The 1984 race was the first to feature the local Penticton Pipe Band – a troupe of bagpipers – leading athletes to the swim start. They still lead the race today.
Van Dove’s grandfather taught her how to draw perspective, and with an inherited drawing set, she sketched arguably the first “M Block”. A local wood sculptor created the awards based on her drawing.
The beer tent
The Kona race had a beer sponsor, and so did the Canadian race, which at first was sponsored by Molson, but later by Budweiser.
The early years saw some amazing promotional posters, which Van Dove says were inspired by the artwork for the 1984 Summer Olympics in Los Angeles, combing athletics and graphic design.
A flawed history
Like most entities with staying power, the path to today wasn’t straight. The race didn’t start to generate a profit until the late 1990s.

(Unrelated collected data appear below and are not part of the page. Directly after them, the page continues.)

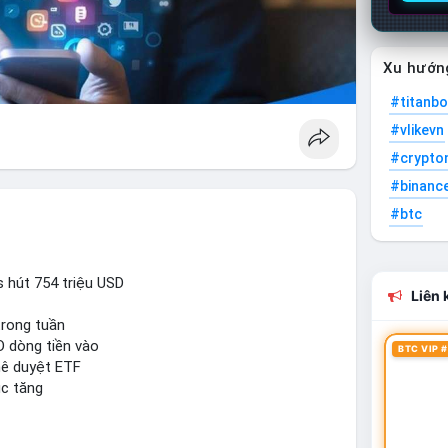
Xu hướn
#titanbo
#vlikevn
#crypto
#binanc
#btc
 hút 754 triệu USD
Liên k
trong tuần
D dòng tiền vào
BTC VIP #
hê duyệt ETF
ục tăng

After Van Dove sold the race in 1991, subsequent owners had built registrations from less than 1,000 during the 80s and early 90s, up to a high of 3,000 in 2006. The race was selling out in hours. Athletes that had finished the race would camp out in the host hotel lobby to register first thing for next year’s event.
After becoming an officially sanctioned Ironman race in 1986, the Penticton Triathlon Race Society chose not to renew its Ironman contract in 2012 and instead contracted the event to Challenge, which produced the race from 2013 to 2017, along with a precipitous drop in registrations. The first Challenge year saw less than 300 entrants and found itself with a staggering $377,000 loss.
To much fanfare, Ironman announced it would again produce the race in 2020 after a two-year hiatus. That race, of course, was cancelled, as was the rescheduled Sept., 2021 race this year. Registration for next year’s event opens on Monday, Oct. 18.
Despite changing ownership, local infighting, and a million petty squabbles, Penticton will be back again on Aug. 28, 2022. The pipers, we can report, are ready.